The death of African Independent Pentecostal Church of Africa (AIPCA) head, Archbishop Samson Gaitho, not only broke Bertha Gaitho’s heart, but also her family.
Bertha, who is in her 50’s, was the prelate’s second wife. They got married after his first union ended in divorce.
“We raised all our children together, including those from his first marriage, but things changed when my husband died,” she says.
The prelate died in 2011.
According to media reports, the two families have been embroiled in a court dispute over the deceased’s properties, and at one time, the first wife’s children stormed Bertha’s home.
But that is a subject she would rather not discuss. She chooses to focus on what the church can do to improve the plight of widows.
“I am saddened by the divisions in the family and would like all of us to live in peace.
killed any time
“The church should offer a shoulder for the many widows out here undergoing a lot of challenges. It (church) should be a place where widows feel welcome; a place where they can run to for help,” she says.

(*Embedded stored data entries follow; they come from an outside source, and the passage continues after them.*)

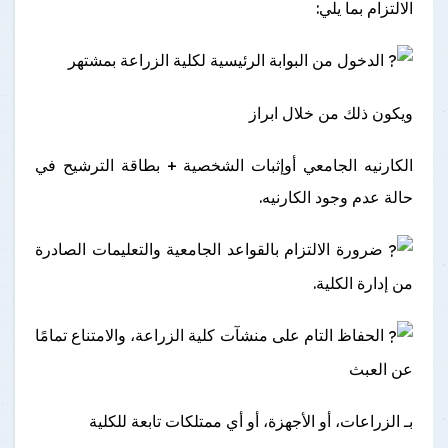
الالتزام بما يلي:
الدخول من البوابة الرئيسية لكلية الزراعة بمشتهر
ويكون ذلك من خلال ابراز
الكارنيه الجامعي أوإثبات الشخصية + بطاقة الترشيح في
حالة عدم وجود الكارنيه.
ضرورة الالتزام بالقواعد الجامعية والتعليمات الصادرة
من إدارة الكلية.
الحفاظ التام على منشآت كلية الزراعة، والامتناع تمامًا
عن العبث
بـ الزراعات، أو الأجهزة، أو أي ممتلكات تابعة للكلية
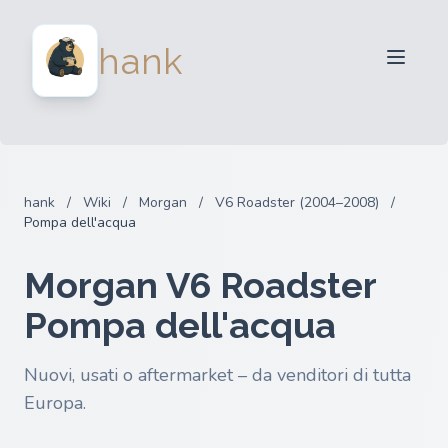
Per venditori
hank
Per acquirenti
Partner
Blog
FAQ
hank
/
Wiki
/
Morgan
/
V6 Roadster (2004–2008)
/
Accedi
Pompa dell'acqua
Morgan V6 Roadster
Pompa dell'acqua
Nuovi, usati o aftermarket – da venditori di tutta
Europa.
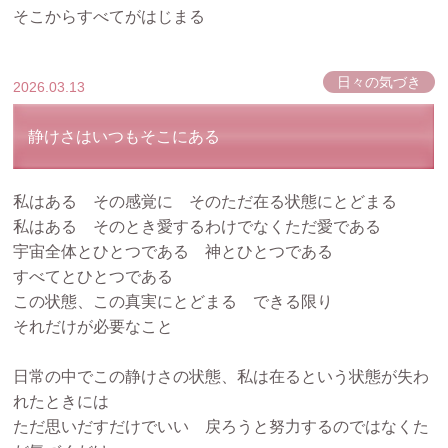
そこからすべてがはじまる
日々の気づき
2026.03.13
静けさはいつもそこにある
私はある その感覚に そのただ在る状態にとどまる
私はある そのとき愛するわけでなくただ愛である
宇宙全体とひとつである 神とひとつである
すべてとひとつである
この状態、この真実にとどまる できる限り
それだけが必要なこと
日常の中でこの静けさの状態、私は在るという状態が失わ
れたときには
ただ思いだすだけでいい 戻ろうと努力するのではなくた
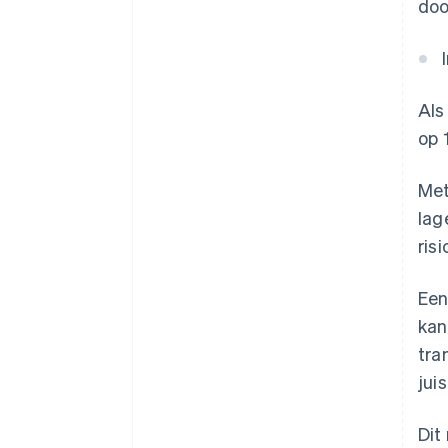
doo
Al
op 
Met
lag
risi
Een
kan
tra
jui
Dit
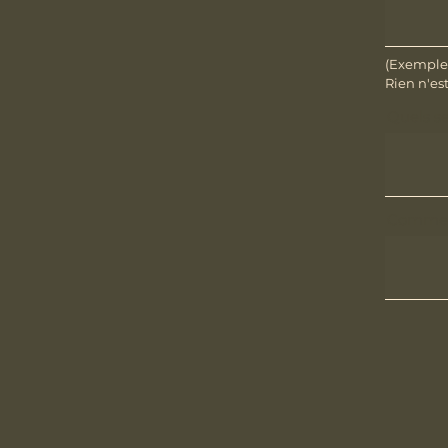
(Exemple 
Rien n'est 
Quels s
Comment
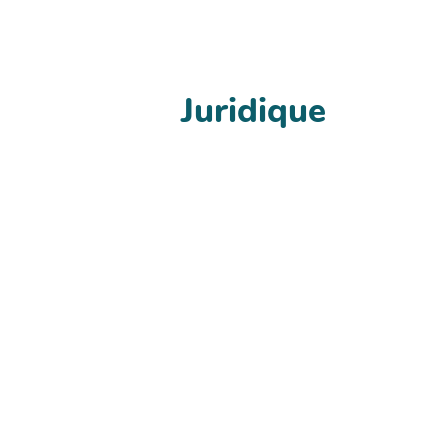
Juridique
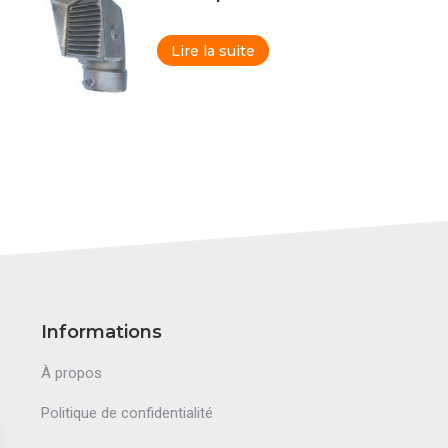
Lire la suite
Informations
À propos
Politique de confidentialité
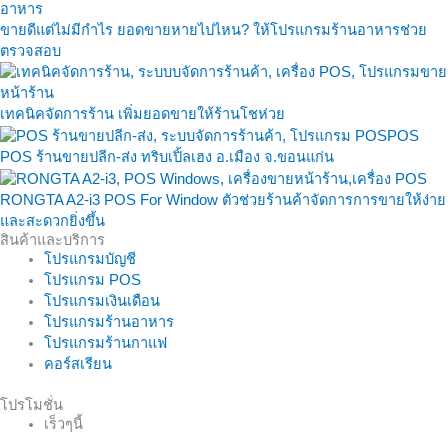
ขายดีแต่ไม่มีกำไร ยอดขายหายไปไหน? ให้โปรแกรมร้านอาหารช่วย
ตรวจสอบ
เทคนิคจัดการร้าน เพิ่มยอดขายให้ร้านโชห่วย
POS ร้านขายปลีก-ส่ง ทริบเปิ้ลเฮง อ.เมือง จ.ขอนแก่น
RONGTA A2-i3 POS For Window ตัวช่วยร้านค้าจัดการการขายให้ง่าย
และสะดวกยิ่งขึ้น
สินค้าและบริการ
โปรแกรมบัญชี
โปรแกรม POS
โปรแกรมเงินเดือน
โปรแกรมร้านอาหาร
โปรแกรมร้านกาแฟ
คอร์สเรียน
โปรโมชั่น
เร็วๆนี้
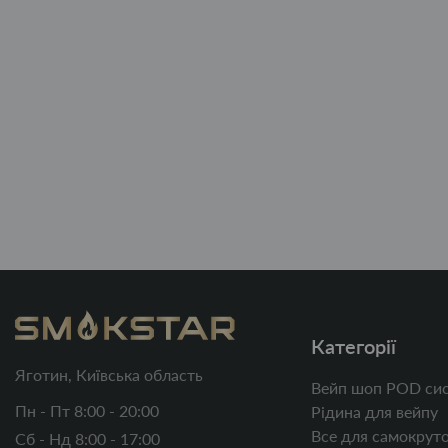
Категорії
Яготин, Київська область
Вейп шоп POD сис
Пн - Пт 8:00 - 20:00
Рідина для вейпу
Все для самокруто
Сб - Нд 8:00 - 17:00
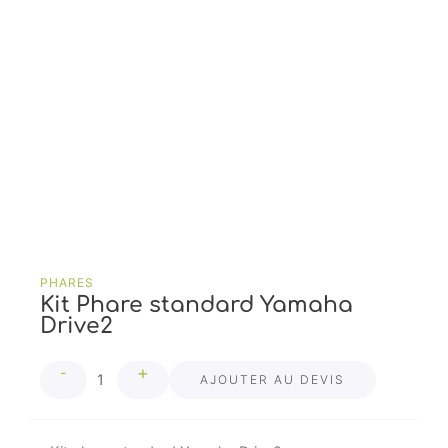
PHARES
Kit Phare standard Yamaha
Drive2
quantité
+
-
de
AJOUTER AU DEVIS
Kit
Phare
standard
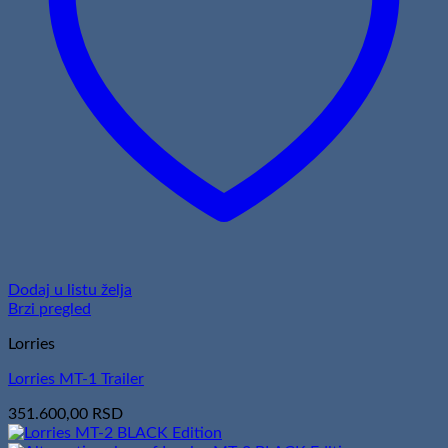
Dodaj u listu želja
Brzi pregled
Lorries
Lorries MT-1 Trailer
351.600,00
RSD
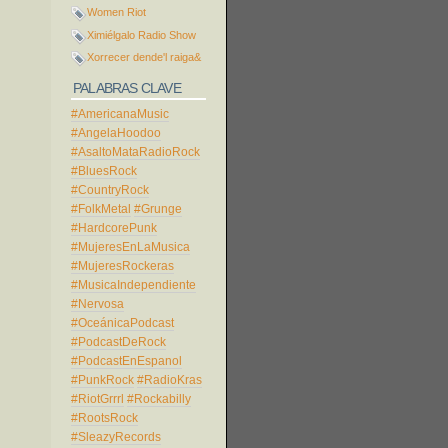
Women Riot
Ximiélgalo Radio Show
Xorrecer dende'l raiga&
PALABRAS CLAVE
#AmericanaMusic
#AngelaHoodoo
#AsaltoMataRadioRock
#BluesRock
#CountryRock
#FolkMetal
#Grunge
#HardcorePunk
#MujeresEnLaMusica
#MujeresRockeras
#MusicaIndependiente
#Nervosa
#OceánicaPodcast
#PodcastDeRock
#PodcastEnEspanol
#PunkRock
#RadioKras
#RiotGrrrl
#Rockabilly
#RootsRock
#SleazyRecords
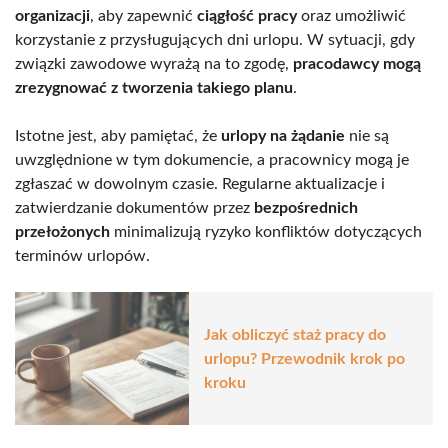
organizacji
, aby zapewnić
ciągłość pracy
oraz umożliwić
korzystanie z przysługujących dni urlopu. W sytuacji, gdy
związki zawodowe wyrażą na to zgodę,
pracodawcy mogą
zrezygnować z tworzenia takiego planu
.
Istotne jest, aby pamiętać, że
urlopy na żądanie
nie są
uwzględnione w tym dokumencie, a pracownicy mogą je
zgłaszać w dowolnym czasie. Regularne aktualizacje i
zatwierdzanie dokumentów przez
bezpośrednich
przełożonych
minimalizują ryzyko konfliktów dotyczących
terminów urlopów.
Jak obliczyć staż pracy do
urlopu? Przewodnik krok po
kroku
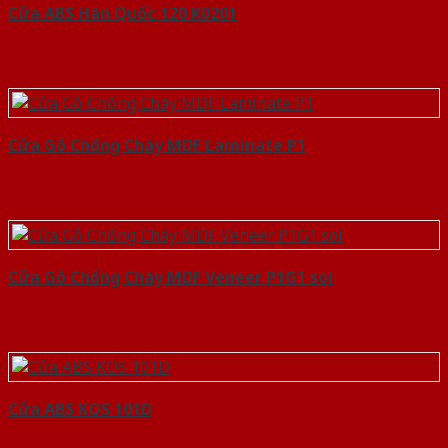
Cửa ABS Hàn Quốc 120 K0201
Cửa Gỗ Chống Cháy MDF Laminate P1
Cửa Gỗ Chống Cháy MDF Veneer P1G1 soi
Cửa ABS KOS 101D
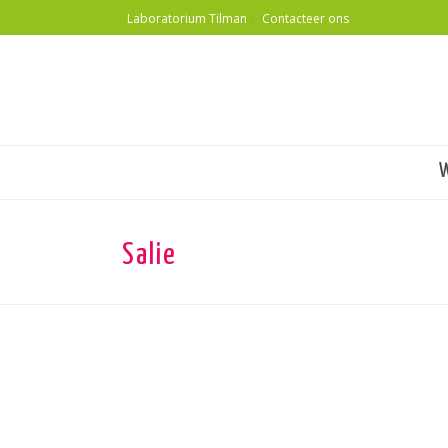
Laboratorium Tilman
Contacteer ons
Salie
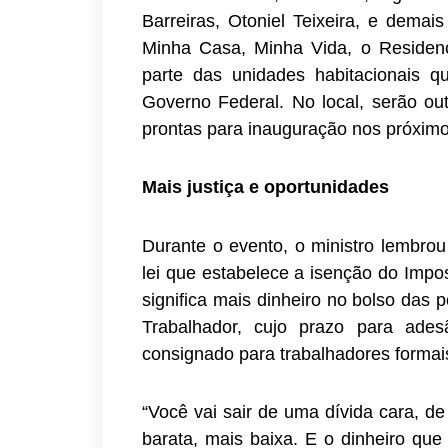
Barreiras, Otoniel Teixeira, e demai
Minha Casa, Minha Vida, o Residenci
parte das unidades habitacionais 
Governo Federal. No local, serão ou
prontas para inauguração nos próxim
Mais justiça e oportunidades
Durante o evento, o ministro lembro
lei que estabelece a isenção do Impo
significa mais dinheiro no bolso das 
Trabalhador, cujo prazo para ade
consignado para trabalhadores formais
“Você vai sair de uma dívida cara, d
barata, mais baixa. E o dinheiro que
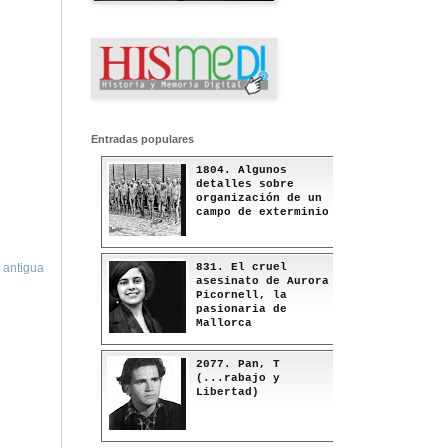
Entradas populares
1804. Algunos
detalles sobre
organización de un
campo de exterminio
831. El cruel
 antigua
asesinato de Aurora
Picornell, la
pasionaria de
Mallorca
2077. Pan, T
(...rabajo y
Libertad)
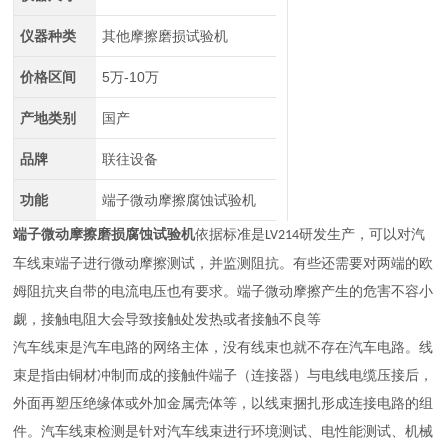
仪器种类
其他摩擦磨损试验机
价格区间
5万-10万
产地类别
国产
品牌
联往设备
功能
端子微动摩擦腐蚀试验机
端子微动摩擦磨损腐蚀试验机
依据标准是
研发生产，可以对汽
LV214
车线束端子进行微动摩擦测试，并监测阻抗。有些还需要对两端的欧
姆阻抗夹自带的电流电压也有要求。端子微动摩擦产生的危害不容小
觑，接触电阻大会导致接触处发热或者接触不良等
汽车线束是汽车电路的网络主体，没有线束也就不存在汽车电路。线
束是指由铜材冲制而成的接触件端子（连接器）与电线电缆压接后，
外面再塑压绝缘体或外加金属壳体等，以线束捆扎形成连接电路的组
件。汽车线束检测是针对汽车线束进行环境测试、电性能测试、机械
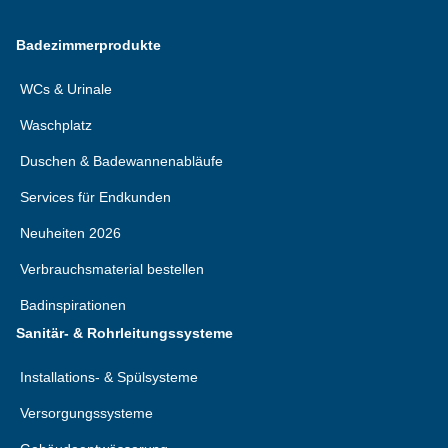
Badezimmerprodukte
WCs & Urinale
Waschplatz
Duschen & Badewannenabläufe
Services für Endkunden
Neuheiten 2026
Verbrauchsmaterial bestellen
Badinspirationen
Sanitär- & Rohrleitungssysteme
Installations- & Spülsysteme
Versorgungssysteme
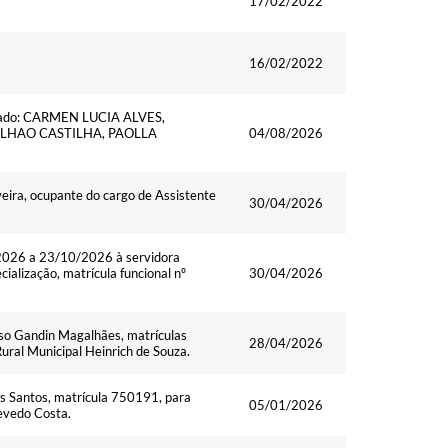
17/02/2022
16/02/2022
ominado: CARMEN LUCIA ALVES,
ALHAO CASTILHA, PAOLLA
04/08/2026
eira, ocupante do cargo de Assistente
30/04/2026
2026 a 23/10/2026 à servidora
ialização, matrícula funcional nº
30/04/2026
so Gandin Magalhães, matrículas
28/04/2026
ral Municipal Heinrich de Souza.
os Santos, matrícula 750191, para
05/01/2026
evedo Costa.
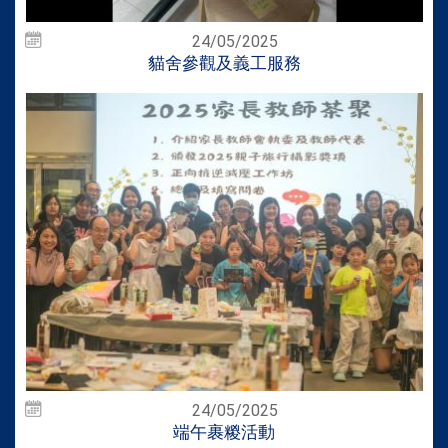
24/05/2025
貓舍參觀及義工服務
24/05/2025
端午裹糉活動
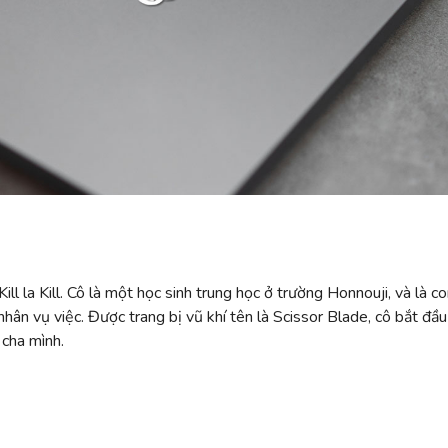
ll la Kill. Cô là một học sinh trung học ở trường Honnouji, và là co
 nhân vụ việc. Được trang bị vũ khí tên là Scissor Blade, cô bắt 
 cha mình.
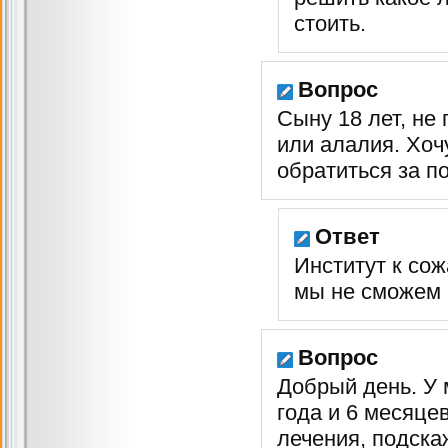
стоить.
Вопрос
Сыну 18 лет, не 
или алалия. Хоч
обратиться за 
Ответ
Институт к сож
мы не сможем 
Вопрос
Добрый день. У 
года и 6 месяце
лечения, подска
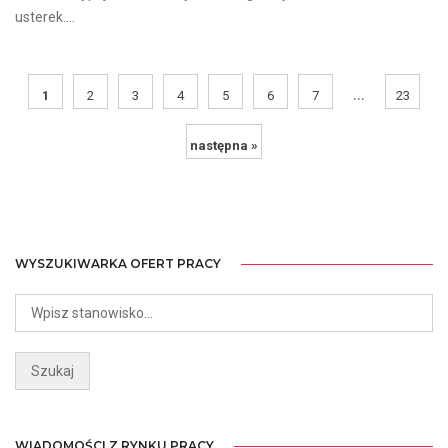
usterek....
...
1
2
3
4
5
6
7
23
następna »
WYSZUKIWARKA OFERT PRACY
WIADOMOŚCI Z RYNKU PRACY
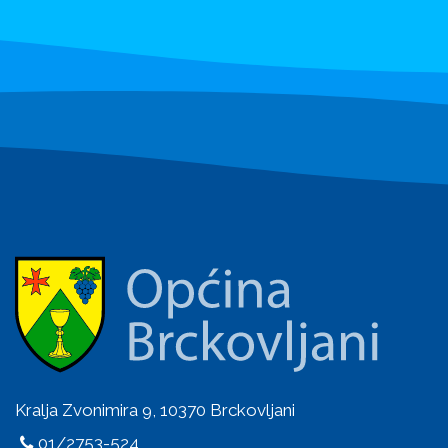
Kralja Zvonimira 9, 10370 Brckovljani
01/2753-524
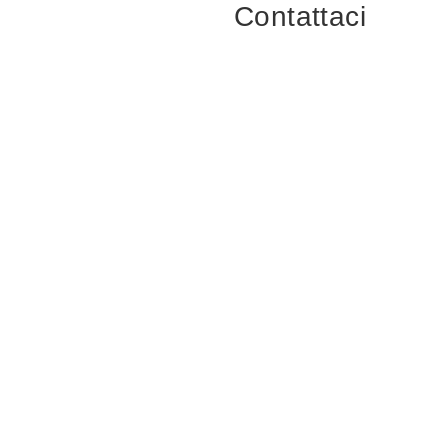
Contattaci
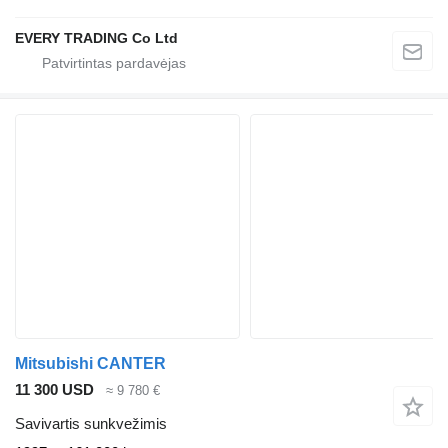
EVERY TRADING Co Ltd
Mitsubishi CANTER
11 300 USD
≈ 9 780 €
Savivartis sunkvežimis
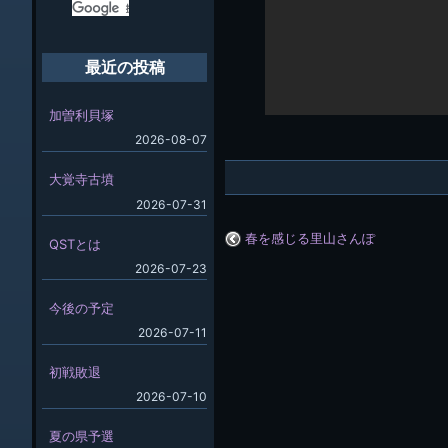
最近の投稿
加曽利貝塚
2026-08-07
大覚寺古墳
2026-07-31
春を感じる里山さんぽ
QSTとは
2026-07-23
今後の予定
2026-07-11
初戦敗退
2026-07-10
夏の県予選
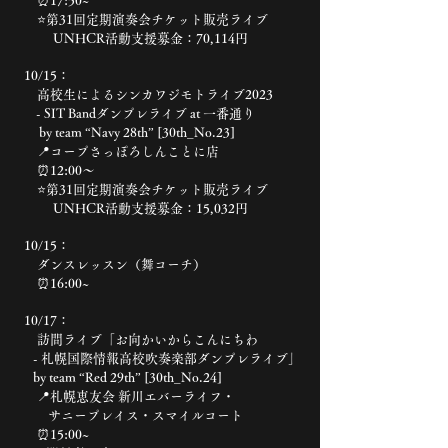
⏰17:50~
⭐️第31回定期演奏会チケット販売ライブ
UNHCR活動支援募金：70,114円
10/15：
高校生によるシンカワジモトライブ2023
- SIT Bandダンプレライブ at 一番通り
by team “Navy 28th” [30th_No.23]
📍コープさっぽろしんことに店
⏰12:00〜
⭐️第31回定期演奏会チケット販売ライブ
UNHCR活動支援募金：15,032円
10/15：
ダンスレッスン（舞コーチ）
⏰16:00~
10/17：
訪問ライブ「お向かいからこんにちわ
- 札幌国際情報高校吹奏楽部ダンプレライブ」
by team “Red 29th” [30th_No.24]
📍札幌恵友会 新川エバーライフ・
サニープレイス・スマイルコート
⏰15:00~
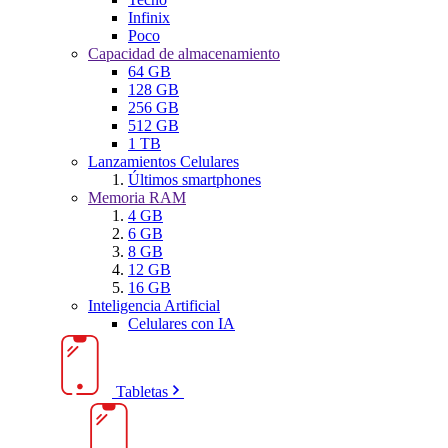
Infinix
Poco
Capacidad de almacenamiento
64 GB
128 GB
256 GB
512 GB
1 TB
Lanzamientos Celulares
Últimos smartphones
Memoria RAM
4 GB
6 GB
8 GB
12 GB
16 GB
Inteligencia Artificial
Celulares con IA
Tabletas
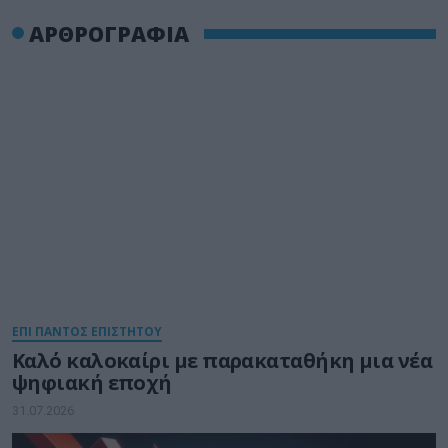
ΑΡΘΡΟΓΡΑΦΙΑ
ΕΠΙ ΠΑΝΤΟΣ ΕΠΙΣΤΗΤΟΥ
Καλό καλοκαίρι με παρακαταθήκη μια νέα
ψηφιακή εποχή
31.07.2026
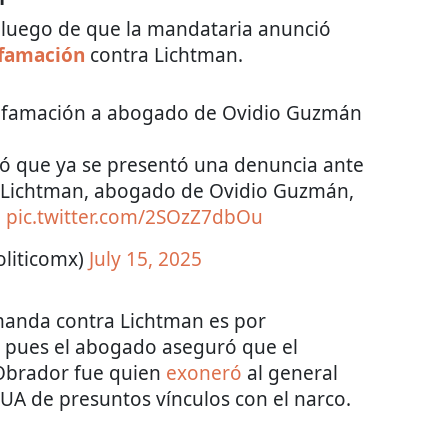
e luego de que la mandataria anunció
ifamación
contra Lichtman.
difamación a abogado de Ovidio Guzmán
ó que ya se presentó una denuncia ante
rey Lichtman, abogado de Ovidio Guzmán,
.
pic.twitter.com/2SOzZ7dbOu
oliticomx)
July 15, 2025
manda contra Lichtman es por
, pues el abogado aseguró que el
Obrador fue quien
exoneró
al general
UA de presuntos vínculos con el narco.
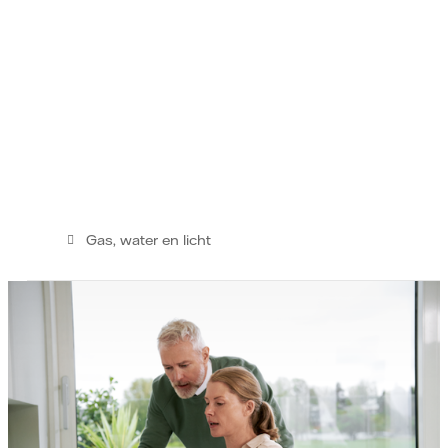
Gas, water en licht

Bertha’s case is not any different from dozens of others involving families of “high profile” personalities.
The widow of former Internal Security assistant minister Orwa Ojode was locked in a tussle with some of her in-laws over compensation from Parliament after his death in 2012.
A three-year feud over property that belonged to former business tycoon Gerishon Kirima — pitting one of his wives against some of his children — also made the headlines.
Widowhood, says Bertha, has strengthened her and enabled her help other widows in similar situations. “My husband was key in making decisions affecting the family. I suddenly had to do this alone and I have slowly learnt to take on challenges as they come,” she says, and advises other widows to “know God the more and don’t cut out your social life because it will kill you.”
Next month marks a year since Jessica Kiplagat lost her husband, Major Sammy Morell.
A pilot of the Kenya Defence Forces ‘50 Air Cavalry battalion at Embakasi, Morell died when his chopper came down in Lamu County.
Tears still well up in the eye’s of the 31-year old as she talks about a loving husband and great father.
“I have mourned my husband for a year but I am nowhere near getting over it. I would choose him again today if he were alive,” she says, of the man she married in 2005. “I was once told that getting married to a man in uniform was like signing a death certificate because he could get killed at any time.
“But death can meet us anywhere and as a woman, one must be prepared for the possibility of losing a husband, regardless of their career.
“Its hard to accept when it happens but one must take courage, work hard for your children and hold on to God,” she says.
She too talks of a strained relationship with her in-laws but shies away from the subject. Her only prayer, however, is that the government sets up a support programme for widows of uniformed officers.
“They die while serving the country but many leave their families suffering. I was lucky I had a job when my husband died, but what about those who have children but no income?”